In other words, if a "client" is killing himself with drugs; destroying his loved ones with drugs; reducing his community to a crime-ridden slum with drugs; and keeping money flowing to narco-terrorists the world over with drugs, by all means encourage the "client" to do so -- as long as he is harm-reducingly equipped with a sterile syringe, a proper tourniquet and some decent gauze. "The approach," the nurses explained in their article, "is to educate participants and to support them in making their own informed choices."
Considering the "informed choices" a "participant" awaiting a "safe" injection of heroin is likely to make, such jargon is not only peculiar, it is sanitized to the point of fantasy. Indeed, it is disconcerting to realize that the only educating "safe injection sites" set out to do concerns the unhealthiness of unsanitary drug use, which often leads to HIV infection, and not the unhealthiness of drug use in the first place.
Lori-Kim Veenstra, the addict with "good blood flow," says nobody in the center "pushes" treatment information on her; indeed, the only signs on the clinic walls mentioned in the Post article read: "No nurse, no fix." And: "If you are not injecting or using the bathroom, stay out." Zettel, who says she wants to come across as being "nonjudgmental," explains the "safe" site philosophy this way: "I can't push my agenda.

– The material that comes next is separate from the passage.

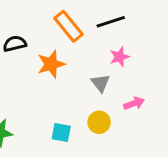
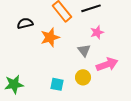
pink arrow: (134, 103) -> (107, 64), size x1.5

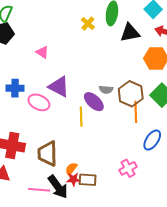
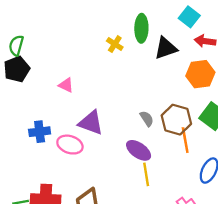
gray semicircle: (106, 90) -> (147, 119), turned -120
purple ellipse: (94, 102) -> (139, 150), moved
yellow line: (81, 117) -> (146, 174), moved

If Lori is interested in detox treatment, it is about what Veenstra wants when she wants it." The article ends with Veenstra wanting another fix.
While a few pesky kinks in Canada's new policy remain -- addicts, for example, continue to risk arrest by buying the illegal drugs they bring to "safe" sites, which operate as drug-arrest-free zones -- harm reduction proponents would likely see in Veenstra's case evidence of "safe injection site" success. John Walters, White House drug policy director, would disagree. "The very name is a lie," he told the Post. "It can't be made safe. We believe the only moral responsibility is to treat drug users. It is reprehensible to allow people and encourage people to continue suffering."
I must say it seems doubly reprehensible for medical professionals to allow and encourage people to continue suffering. "It's the most ethical work I've ever done as a nurse and a human being," says Ms. Zettel. "We as a society have reinforced their (addicts') marginalization. They have a poor sense of self-esteem and value. We have reinforced that. That to me is criminal."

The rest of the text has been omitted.